#### Instructions to follow
Down to the last line, print the entries below exactly, and keep every picture out of the copy.

┌────────

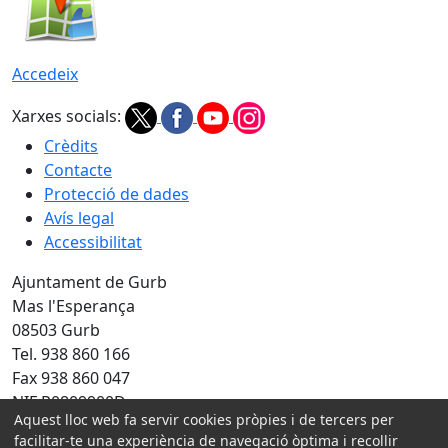
Accedeix
Xarxes socials:
Crèdits
Contacte
Protecció de dades
Avís legal
Accessibilitat
Ajuntament de Gurb
Mas l'Esperança
08503 Gurb
Tel. 938 860 166
Fax 938 860 047
NIF P0809900D
Aquest lloc web fa servir cookies pròpies i de tercers per
Amb la col·laboració de:
facilitar-te una experiència de navegació òptima i recollir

└────────

#### Result
Accedeix
Xarxes socials:
Crèdits
Contacte
Protecció de dades
Avís legal
Accessibilitat
Ajuntament de Gurb
Mas l'Esperança
08503 Gurb
Tel. 938 860 166
Fax 938 860 047
NIF P0809900D
Aquest lloc web fa servir cookies pròpies i de tercers per
Amb la col·laboració de:
facilitar-te una experiència de navegació òptima i recollir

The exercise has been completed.